Thursday, August 26, 2010

I'm Still Alive

I have two somewhat flimsy excuses to explain my absence from the blogosphere.

1. I've been on vacation. I don't mean, like, summer vacation, because duh. I mean I was in a car and traveled first to Traverse City and then to Wisconsin. I won't entertain you with the details. I realize this excuse kind of sucks because both places I stayed had better Internet access than I have at home. Nevertheless, it's not cool to go off and blog while on vacation. That, my friends, is dorky.

2. School is starting. I've been in my classroom on three occasions and I sat in on job interviews for an entire day. We've got a new math program that I've yet to sink my teeth into and I have to teach a couple of subjects that I haven't taught in a few years. This excuse is also poor because I haven't actually done any teeth sinking and I haven't looked much at the content expectations for the subjects I haven't taught. But I feel a little guilty blogging when I know I should be doing responsible things and so I haven't. This is the same reason I didn't read much in college. I just couldn't justify reading Stephen King when I'd already decided to neglect 100 pages of assigned text.

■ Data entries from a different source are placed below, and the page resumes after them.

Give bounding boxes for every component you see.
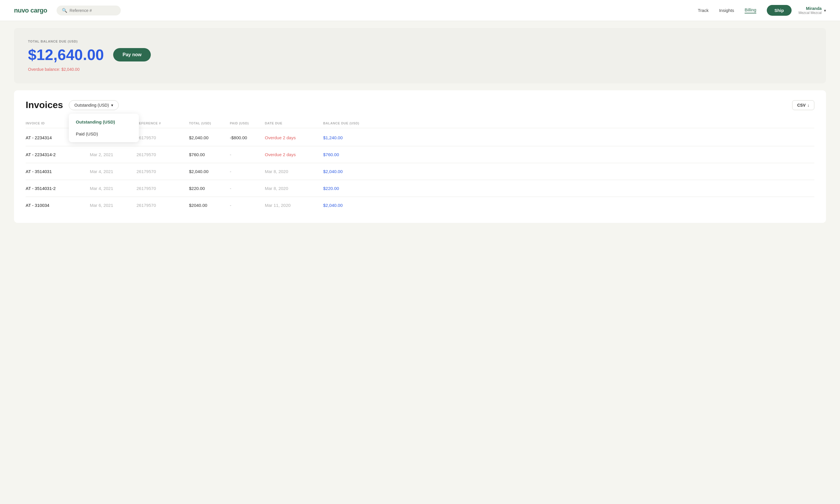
table-row[interactable]: AT - 2234314 26179570 $2,040.00 -$800.00… [26, 129, 814, 146]
th-reference: REFERENCE # [137, 122, 189, 125]
cell-balance[interactable]: $2,040.00 [323, 169, 376, 174]
cell-balance[interactable]: $2,040.00 [323, 203, 376, 208]
cell-paid: - [230, 203, 265, 208]
cell-paid: -$800.00 [230, 135, 265, 140]
th-paid: PAID (USD) [230, 122, 265, 125]
cell-reference: 26179570 [137, 169, 189, 174]
cell-date: Mar 4, 2021 [90, 169, 137, 174]
filter-label: Outstanding (USD) [74, 103, 109, 108]
chevron-down-icon: ▾ [111, 103, 113, 108]
dropdown-item-paid[interactable]: Paid (USD) [69, 128, 139, 140]
cell-date: Mar 4, 2021 [90, 186, 137, 191]
cell-date-due: Mar 8, 2020 [265, 186, 323, 191]
nav-billing[interactable]: Billing [744, 7, 756, 13]
table-row[interactable]: AT - 3514031-2 Mar 4, 2021 26179570 $220… [26, 180, 814, 197]
cell-paid: - [230, 186, 265, 191]
invoices-title: Invoices [26, 100, 63, 110]
invoices-header: Invoices Outstanding (USD) ▾ Outstanding… [26, 100, 814, 110]
table-header: INVOICE ID DATE REFERENCE # TOTAL (USD) … [26, 119, 814, 128]
balance-section: TOTAL BALANCE DUE (USD) $12,640.00 Pay n… [14, 28, 826, 83]
overdue-balance-text: Overdue balance: $2,040.00 [28, 67, 812, 72]
table-row[interactable]: AT - 310034 Mar 6, 2021 26179570 $2040.0… [26, 197, 814, 214]
filter-container: Outstanding (USD) ▾ Outstanding (USD) Pa… [69, 100, 119, 110]
cell-total: $2,040.00 [189, 135, 230, 140]
nav-insights[interactable]: Insights [719, 8, 734, 13]
table-row[interactable]: AT - 3514031 Mar 4, 2021 26179570 $2,040… [26, 163, 814, 180]
balance-label: TOTAL BALANCE DUE (USD) [28, 40, 812, 43]
cell-date-due: Mar 8, 2020 [265, 169, 323, 174]
filter-dropdown: Outstanding (USD) Paid (USD) [69, 114, 139, 142]
filter-button[interactable]: Outstanding (USD) ▾ [69, 100, 119, 110]
download-icon: ↓ [807, 103, 809, 108]
user-section[interactable]: Miranda Mezcal Mezcal ▾ [799, 6, 826, 15]
user-info: Miranda Mezcal Mezcal [799, 6, 822, 15]
balance-amount: $12,640.00 [28, 46, 104, 64]
cell-reference: 26179570 [137, 135, 189, 140]
csv-label: CSV [797, 103, 806, 108]
th-total: TOTAL (USD) [189, 122, 230, 125]
table-body: AT - 2234314 26179570 $2,040.00 -$800.00… [26, 129, 814, 214]
user-name: Miranda [799, 6, 822, 11]
cell-invoice-id: AT - 310034 [26, 203, 90, 208]
th-date-due: DATE DUE [265, 122, 323, 125]
cell-paid: - [230, 169, 265, 174]
chevron-down-icon: ▾ [824, 8, 826, 13]
cell-paid: - [230, 152, 265, 157]
cell-date-due: Overdue 2 days [265, 135, 323, 140]
cell-date: Mar 2, 2021 [90, 152, 137, 157]
cell-date-due: Mar 11, 2020 [265, 203, 323, 208]
nav-track[interactable]: Track [698, 8, 708, 13]
cell-reference: 26179570 [137, 152, 189, 157]
search-input[interactable] [70, 8, 116, 13]
cell-invoice-id: AT - 2234314-2 [26, 152, 90, 157]
logo-text: nuvo cargo [14, 7, 47, 14]
cell-balance[interactable]: $1,240.00 [323, 135, 376, 140]
cell-total: $220.00 [189, 186, 230, 191]
user-company: Mezcal Mezcal [799, 11, 822, 15]
header: nuvo cargo 🔍 Track Insights Billing Ship… [0, 0, 840, 21]
cell-total: $2,040.00 [189, 169, 230, 174]
cell-total: $2040.00 [189, 203, 230, 208]
nav: Track Insights Billing [698, 7, 756, 13]
cell-invoice-id: AT - 3514031 [26, 169, 90, 174]
cell-balance[interactable]: $220.00 [323, 186, 376, 191]
pay-now-button[interactable]: Pay now [113, 48, 151, 61]
cell-total: $760.00 [189, 152, 230, 157]
cell-reference: 26179570 [137, 203, 189, 208]
cell-invoice-id: AT - 3514031-2 [26, 186, 90, 191]
balance-row: $12,640.00 Pay now [28, 46, 812, 64]
csv-button[interactable]: CSV ↓ [792, 100, 814, 110]
invoices-section: Invoices Outstanding (USD) ▾ Outstanding… [14, 90, 826, 223]
cell-date-due: Overdue 2 days [265, 152, 323, 157]
cell-balance[interactable]: $760.00 [323, 152, 376, 157]
ship-button[interactable]: Ship [767, 5, 792, 16]
dropdown-item-outstanding[interactable]: Outstanding (USD) [69, 116, 139, 128]
cell-date: Mar 6, 2021 [90, 203, 137, 208]
th-balance-due: BALANCE DUE (USD) [323, 122, 376, 125]
search-icon: 🔍 [62, 8, 67, 13]
table-row[interactable]: AT - 2234314-2 Mar 2, 2021 26179570 $760… [26, 146, 814, 163]
search-bar[interactable]: 🔍 [56, 5, 121, 15]
cell-reference: 26179570 [137, 186, 189, 191]
logo: nuvo cargo [14, 7, 47, 14]
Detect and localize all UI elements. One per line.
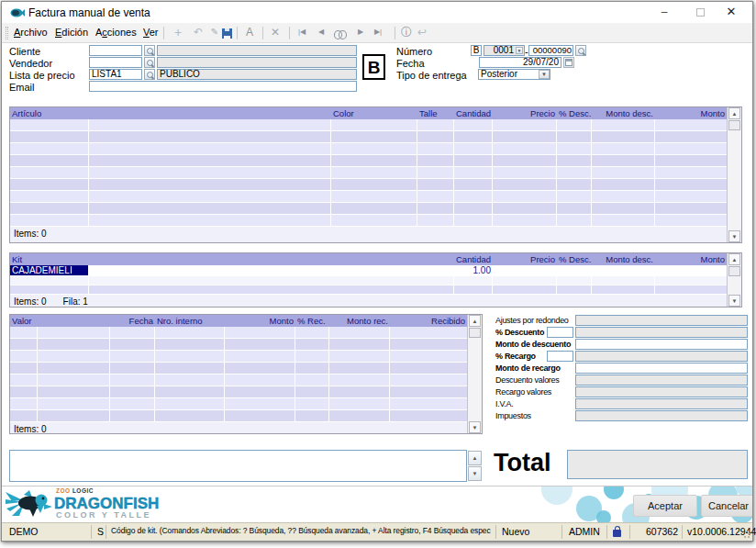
column-header[interactable]: Precio: [493, 253, 557, 265]
valores-table[interactable]: ValorFechaNro. internoMonto% Rec.Monto r…: [9, 314, 483, 434]
column-header[interactable]: Nro. interno: [155, 315, 225, 327]
numero-input[interactable]: 00000090: [528, 45, 573, 56]
table-row[interactable]: [10, 131, 727, 143]
scroll-thumb[interactable]: [469, 328, 481, 338]
table-row[interactable]: [10, 386, 467, 398]
descuento-input[interactable]: [547, 327, 573, 338]
kit-cantidad-cell[interactable]: 1.00: [454, 265, 491, 275]
column-header[interactable]: Talle: [417, 107, 454, 119]
column-header[interactable]: Monto: [225, 315, 295, 327]
info-icon[interactable]: ⓘ: [399, 25, 414, 40]
minimize-button[interactable]: –: [650, 2, 678, 22]
monto-de-recargo-field[interactable]: [575, 363, 748, 374]
table-row[interactable]: [10, 155, 727, 167]
scroll-thumb[interactable]: [728, 120, 740, 130]
font-icon[interactable]: A: [242, 25, 257, 40]
fecha-input[interactable]: 29/07/20: [479, 57, 561, 68]
column-header[interactable]: Monto desc.: [592, 253, 655, 265]
scroll-up-button[interactable]: ▲: [469, 315, 481, 327]
delete-icon[interactable]: ✕: [268, 25, 283, 40]
scroll-up-button[interactable]: ▲: [728, 253, 740, 265]
table-row[interactable]: [10, 203, 727, 215]
close-button[interactable]: ✕: [717, 2, 745, 22]
column-header[interactable]: % Desc.: [557, 253, 592, 265]
numero-serie-dropdown[interactable]: ▼: [516, 47, 523, 54]
add-icon[interactable]: +: [171, 25, 185, 40]
monto-de-descuento-field[interactable]: [575, 339, 748, 350]
table-row[interactable]: [10, 167, 727, 179]
column-header[interactable]: Color: [331, 107, 417, 119]
table-row[interactable]: [10, 276, 727, 285]
back-icon[interactable]: ↩: [415, 25, 429, 40]
tbl-articulos-scrollbar[interactable]: ▲▼: [727, 107, 741, 242]
tipo-entrega-dropdown[interactable]: ▼: [539, 70, 550, 79]
table-row[interactable]: CAJADEMIEL1.00: [10, 265, 727, 276]
lista-precio-input[interactable]: LISTA1: [89, 69, 142, 80]
next-record-icon[interactable]: ▶: [354, 25, 367, 40]
column-header[interactable]: Recibido: [390, 315, 467, 327]
table-row[interactable]: [10, 398, 467, 410]
cancel-button[interactable]: Cancelar: [701, 495, 752, 517]
table-row[interactable]: [10, 327, 467, 339]
scroll-thumb[interactable]: [728, 266, 740, 276]
menu-ver[interactable]: Ver: [143, 27, 159, 38]
column-header[interactable]: Kit: [10, 253, 454, 265]
table-row[interactable]: [10, 410, 467, 422]
undo-icon[interactable]: ↶: [191, 25, 206, 40]
notes-scroll-up[interactable]: ▲: [468, 451, 482, 465]
fecha-calendar-button[interactable]: [563, 57, 574, 68]
column-header[interactable]: Valor: [10, 315, 110, 327]
vendedor-code-input[interactable]: [89, 57, 142, 68]
last-record-icon[interactable]: ▶|: [371, 25, 385, 40]
prev-record-icon[interactable]: ◀: [315, 25, 328, 40]
menu-archivo[interactable]: Archivo: [14, 27, 48, 38]
column-header[interactable]: % Rec.: [295, 315, 329, 327]
recargo-input[interactable]: [547, 351, 573, 362]
maximize-button[interactable]: [686, 2, 714, 22]
vendedor-lookup-button[interactable]: [144, 57, 155, 68]
kit-selected-cell[interactable]: CAJADEMIEL: [10, 265, 89, 275]
save-icon[interactable]: [220, 25, 233, 40]
column-header[interactable]: Monto rec.: [329, 315, 390, 327]
first-record-icon[interactable]: |◀: [295, 25, 309, 40]
articulos-table[interactable]: ArtículoColorTalleCantidadPrecio% Desc.M…: [9, 106, 742, 243]
scroll-up-button[interactable]: ▲: [728, 107, 740, 119]
lista-precio-lookup-button[interactable]: [144, 69, 155, 80]
table-row[interactable]: [10, 143, 727, 155]
kit-table[interactable]: KitCantidadPrecio% Desc.Monto desc.Monto…: [9, 252, 742, 308]
scroll-down-button[interactable]: ▼: [728, 295, 740, 307]
email-input[interactable]: [89, 81, 357, 92]
column-header[interactable]: Monto desc.: [592, 107, 655, 119]
tbl-valores-scrollbar[interactable]: ▲▼: [467, 315, 482, 433]
table-row[interactable]: [10, 339, 467, 351]
table-row[interactable]: [10, 215, 727, 227]
search-icon[interactable]: [332, 25, 349, 40]
column-header[interactable]: Monto: [655, 253, 727, 265]
table-row[interactable]: [10, 375, 467, 386]
column-header[interactable]: % Desc.: [557, 107, 592, 119]
notes-scroll-down[interactable]: ▼: [468, 466, 482, 481]
cliente-lookup-button[interactable]: [144, 45, 155, 56]
scroll-down-button[interactable]: ▼: [728, 230, 740, 242]
menu-edición[interactable]: Edición: [55, 27, 88, 38]
table-row[interactable]: [10, 285, 727, 295]
column-header[interactable]: Artículo: [10, 107, 331, 119]
menu-acciones[interactable]: Acciones: [95, 27, 137, 38]
numero-lookup-button[interactable]: [575, 45, 586, 56]
column-header[interactable]: Monto: [655, 107, 727, 119]
cliente-code-input[interactable]: [89, 45, 142, 56]
notes-textarea[interactable]: [9, 450, 467, 482]
tbl-kit-scrollbar[interactable]: ▲▼: [727, 253, 741, 307]
column-header[interactable]: Fecha: [110, 315, 155, 327]
table-row[interactable]: [10, 351, 467, 363]
table-row[interactable]: [10, 119, 727, 131]
scroll-down-button[interactable]: ▼: [469, 421, 481, 433]
column-header[interactable]: Cantidad: [454, 253, 493, 265]
accept-button[interactable]: Aceptar: [633, 495, 697, 517]
table-row[interactable]: [10, 191, 727, 203]
table-row[interactable]: [10, 179, 727, 191]
edit-icon[interactable]: ✎: [209, 25, 220, 40]
column-header[interactable]: Precio: [493, 107, 557, 119]
table-row[interactable]: [10, 363, 467, 375]
column-header[interactable]: Cantidad: [454, 107, 493, 119]
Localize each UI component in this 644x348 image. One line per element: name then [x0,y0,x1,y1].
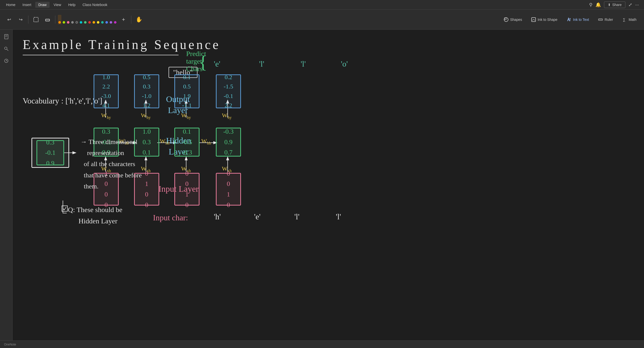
sidebar [0,30,13,340]
menu-insert[interactable]: Insert [19,2,34,8]
svg-text:∑: ∑ [623,18,625,22]
pen-orange2[interactable] [92,15,96,24]
predict-char-1: 'l' [259,59,264,69]
more-icon[interactable]: ··· [635,2,639,8]
toolbar-right: Shapes Ink to Shape Ink to Text [500,16,640,24]
pen-yellow[interactable] [96,15,100,24]
select-tool-button[interactable] [31,15,41,25]
q-checkbox [62,206,68,212]
hand-tool-button[interactable]: ✋ [134,15,144,25]
undo-button[interactable]: ↩ [4,15,14,25]
hidden-state-inner-box: 0.3-0.10.9 [36,140,64,165]
menu-draw[interactable]: Draw [35,2,50,8]
why-label-0: Why [101,112,111,120]
title-underline [23,55,179,55]
why-label-2: Why [181,112,191,120]
share-button[interactable]: ⬆ Share [604,2,625,8]
svg-line-17 [7,49,8,51]
predict-char-0: 'e' [214,59,220,69]
whh-label-2: Whh [201,138,211,145]
pen-dark2[interactable] [75,15,78,24]
output-box-2: 0.10.51.9-1.1 [174,74,199,108]
expand-icon[interactable]: ⤢ [628,2,632,8]
sidebar-notebook-icon[interactable] [2,33,10,41]
pen-blue[interactable] [105,15,108,24]
eraser-button[interactable] [43,15,53,25]
input-char-1: 'e' [254,212,261,221]
toolbar-divider-2 [55,16,55,24]
ink-to-text-label: Ink to Text [573,18,589,22]
hidden-box-3: -0.30.90.7 [216,128,241,157]
pen-cyan[interactable] [79,15,83,24]
svg-rect-0 [34,17,38,22]
input-box-2: 0010 [174,173,199,206]
input-char-label: Input char: [153,213,188,222]
pen-orange[interactable] [58,15,61,24]
menu-home[interactable]: Home [3,2,18,8]
ruler-label: Ruler [605,18,613,22]
input-box-3: 0010 [216,173,241,206]
canvas: Example Training Sequence "hello" Vocabu… [13,30,644,340]
svg-point-16 [5,47,7,49]
menu-view[interactable]: View [51,2,64,8]
output-box-0: 1.02.2-3.04.1 [94,74,119,108]
share-icon: ⬆ [608,3,611,7]
pen-red[interactable] [88,15,91,24]
toolbar-divider-1 [28,16,28,24]
input-char-0: 'h' [214,212,221,221]
shapes-button[interactable]: Shapes [500,16,526,24]
status-bar: OneNote [0,340,644,348]
menu-help[interactable]: Help [65,2,78,8]
math-button[interactable]: ∑ Math [619,16,640,24]
hidden-state-box: 0.3-0.10.9 [31,138,69,168]
ink-to-shape-label: Ink to Shape [538,18,557,22]
ruler-button[interactable]: Ruler [594,16,616,24]
shapes-label: Shapes [510,18,522,22]
pen-magenta[interactable] [113,15,117,24]
math-label: Math [629,18,636,22]
menu-class-notebook[interactable]: Class Notebook [79,2,110,8]
pen-pink[interactable] [66,15,70,24]
predict-char-2: 'l' [301,59,306,69]
share-label: Share [612,3,622,7]
vocabulary-text: Vocabulary : ['h','e','l','o'] [23,96,102,106]
output-box-3: 0.2-1.5-0.12.2 [216,74,241,108]
menu-bar: Home Insert Draw View Help Class Noteboo… [0,0,644,10]
sidebar-search-icon[interactable] [2,45,10,53]
canvas-content: Example Training Sequence "hello" Vocabu… [13,30,644,340]
svg-rect-12 [5,34,8,39]
description-text: → Three dimensional representation of al… [80,136,142,192]
pen-purple[interactable] [109,15,113,24]
toolbar: ↩ ↪ [0,10,644,30]
redo-button[interactable]: ↪ [16,15,26,25]
ink-to-shape-button[interactable]: Ink to Shape [528,16,561,24]
hidden-box-2: 0.1-0.5-0.3 [174,128,199,157]
topright-area: ⚲ 🔔 ⬆ Share ⤢ ··· [589,0,644,10]
question-text: Q: These should be Hidden Layer [68,204,122,227]
pen-dark[interactable] [71,15,74,24]
pen-tools [58,15,117,24]
toolbar-divider-3 [131,16,131,24]
predict-char-3: 'o' [341,59,348,69]
ink-to-text-button[interactable]: Ink to Text [563,16,593,24]
why-label-3: Why [222,112,232,120]
sidebar-history-icon[interactable] [2,57,10,65]
notification-icon[interactable]: 🔔 [595,2,601,8]
add-pen-button[interactable]: + [118,15,129,25]
status-text: OneNote [4,343,16,346]
input-char-2: 'l' [294,212,299,221]
output-box-1: 0.50.3-1.01.2 [134,74,159,108]
curly-brace: { [199,52,208,73]
why-label-1: Why [141,112,151,120]
input-char-3: 'l' [336,212,341,221]
whh-label-1: Whh [160,138,170,145]
pen-green[interactable] [84,15,87,24]
pen-yellow-green[interactable] [62,15,66,24]
search-icon[interactable]: ⚲ [589,2,592,8]
pen-teal[interactable] [101,15,104,24]
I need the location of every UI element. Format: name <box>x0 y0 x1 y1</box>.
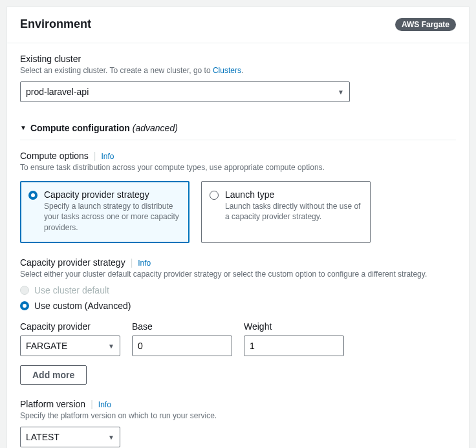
platform-version-info-link[interactable]: Info <box>98 400 111 409</box>
existing-cluster-select[interactable]: prod-laravel-api ▼ <box>20 81 350 102</box>
platform-version-label-row: Platform version | Info <box>20 399 456 411</box>
compute-config-label: Compute configuration <box>30 123 130 133</box>
existing-cluster-help: Select an existing cluster. To create a … <box>20 65 456 76</box>
compute-config-advanced: (advanced) <box>133 123 178 133</box>
panel-body: Existing cluster Select an existing clus… <box>7 43 469 448</box>
capacity-provider-col: Capacity provider FARGATE ▼ <box>20 321 120 356</box>
tile-desc: Launch tasks directly without the use of… <box>225 201 362 223</box>
panel-header: Environment AWS Fargate <box>7 7 469 43</box>
radio-icon <box>20 286 29 295</box>
tile-title: Capacity provider strategy <box>44 189 181 200</box>
compute-options-label: Compute options <box>20 151 89 161</box>
base-col: Base <box>132 321 232 356</box>
base-label: Base <box>132 321 232 332</box>
platform-version-label: Platform version <box>20 399 85 409</box>
platform-version-value: LATEST <box>20 427 120 447</box>
platform-version-select[interactable]: LATEST ▼ <box>20 427 120 447</box>
compute-options-info-link[interactable]: Info <box>101 152 114 161</box>
radio-label: Use custom (Advanced) <box>34 301 131 311</box>
base-input[interactable] <box>132 336 232 356</box>
environment-panel: Environment AWS Fargate Existing cluster… <box>6 6 470 448</box>
weight-input[interactable] <box>244 336 344 356</box>
radio-icon <box>210 191 219 200</box>
tile-capacity-provider-strategy[interactable]: Capacity provider strategy Specify a lau… <box>20 181 189 243</box>
capacity-provider-label: Capacity provider <box>20 321 120 332</box>
tile-desc: Specify a launch strategy to distribute … <box>44 201 181 233</box>
compute-options-help: To ensure task distribution across your … <box>20 162 456 173</box>
radio-use-cluster-default: Use cluster default <box>20 285 456 295</box>
compute-config-expander[interactable]: ▼ Compute configuration (advanced) <box>20 116 456 140</box>
caret-down-icon: ▼ <box>20 124 27 131</box>
radio-use-custom[interactable]: Use custom (Advanced) <box>20 301 456 311</box>
capacity-strategy-help: Select either your cluster default capac… <box>20 269 456 280</box>
capacity-strategy-label-row: Capacity provider strategy | Info <box>20 257 456 269</box>
compute-options-tiles: Capacity provider strategy Specify a lau… <box>20 181 456 243</box>
page-title: Environment <box>20 17 91 31</box>
radio-label: Use cluster default <box>34 285 109 295</box>
tile-launch-type[interactable]: Launch type Launch tasks directly withou… <box>201 181 371 243</box>
radio-icon <box>28 191 38 200</box>
capacity-strategy-label: Capacity provider strategy <box>20 257 125 268</box>
compute-options-label-row: Compute options | Info <box>20 151 456 162</box>
existing-cluster-label: Existing cluster <box>20 54 456 64</box>
platform-version-help: Specify the platform version on which to… <box>20 411 456 421</box>
weight-label: Weight <box>244 321 344 332</box>
radio-icon <box>20 301 29 310</box>
weight-col: Weight <box>244 321 344 356</box>
clusters-link[interactable]: Clusters <box>213 66 241 75</box>
capacity-provider-value: FARGATE <box>20 336 120 356</box>
existing-cluster-select-value: prod-laravel-api <box>20 81 350 102</box>
add-more-button[interactable]: Add more <box>20 365 87 385</box>
capacity-provider-select[interactable]: FARGATE ▼ <box>20 336 120 356</box>
tile-title: Launch type <box>225 189 362 200</box>
fargate-badge: AWS Fargate <box>395 18 456 31</box>
provider-row: Capacity provider FARGATE ▼ Base Weight <box>20 321 456 356</box>
capacity-strategy-info-link[interactable]: Info <box>138 259 151 268</box>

Apologies for not commenting on any of my faithful readers' blogs. It would be political of me to assure you that I have been reading them, really I have, but it would not be the truth. Haven't read a blog in weeks. I trust, though, that you're posting more frequently than I and that you haven't let the quality slide. So keep it up, everybody!

Oh, and this has nothing to do with anything, but a while back The Wife was reading off things other people had said on Facebook and my favorite, in response to this story, was "Way to go, Jesus!"

I have taken to saying this just because I think it's hilarious.

So, fellow bloggers, Way to go, Jesus!

Monday, August 9, 2010

Didn't See That One Coming

I started running over Spring Break and I've been really good about keeping at it all summer. And if you would have told me back in April that the biggest problem I'd have in August was painful nipples, I'd have given you the same look I gave the TV when I watched this.

Apparently, nipples are sensitive. Some of you may have already known this, but I've always had a strict policy regarding my own. Specifically, I like to pretend they're not there. Adhering to this policy has become difficult, though, because whenever I run five or more miles the suckers really hurt.

The Wife did some research (because, in accordance with the above stated policy, I was busy pretending the pain was a figment of my imagination) and learned that the problem is pretty much what you'd think. You sweat, the nipples get hard, they rub against the shirt, and the salt in the sweat acts like grains of sand, and there you have it, sore nips.

So now, before I run, I put Band-aids on them which I hate doing because 1. We don't have that many Band-aids in the house and I'd hate to actually need one and find them all gone because I used them on my stupid, shouldn't-be-there-in-the-first-place nipples, and 2. they don't work all that well because you put them on when the nipples are smushy and then when they turn unsmushy the Band-Aid is no longer flush and you've got the potential for chafing anyway and 3. the whole process forces me to spend way too much time thinking about, looking at, and tending to my nipples.

I have figured out a remedy, though. I've never once even thought about them while sitting on the couch eating ice cream.

Wednesday, August 4, 2010

Jim Jamo Lost

I'm pretty sure it's because the Lansing State Journal did not publish my letter to the editor. The Wife was unsurprised by this. (She's also unsurprised that Joe Biden has yet to reply to my chocolate milk question.) I'm not entirely sure how the LSJ decides which letters to print. Yes, mine was obnoxious and full of obvious falsehoods. It was not serious in any way. But who decided letters to the editor have to be serious or, you know, factual? Read through them some time. Most of the political ones are full of nonsense, and I find at least half of them obnoxious. I guess the difference is intent. The lesson is clear: if you want to make an ass out of yourself, don't be too obvious about it.

In other news I read The Girl with the Dragon Tattoo because as a person living on the planet Earth in the year 2010 I believe it is required. The Wife warned me that there was a ton of backstory in the first 100 pages or whatever, so I was prepared for it and it didn't really bother me. Once it gets rolling it's hard to put down. I read all six hundred plus pages over three days.

Also read The London Eye Mystery and enjoyed it, especially the voice of the autistic main character. Really well done. It's not as good as The Curious Incident of the Dog in the Night-Time, but there's no shame in that.

Closing in on the end of my novel. It looks like the first draft will be done by the start of school, which was the goal. I'll spend a couple of months smoothing out the story, fixing inconsistencies, dropping in details that didn't become necessary until later, etc., and then I'll be looking for readers to affirm my worst suspicions.

I'll be vacationing for most of the next two weeks, so basically nothing will change with respect to the blog. Feel free to reread this post over and over again or, even better, go back and read some old stuff from when I was funnier.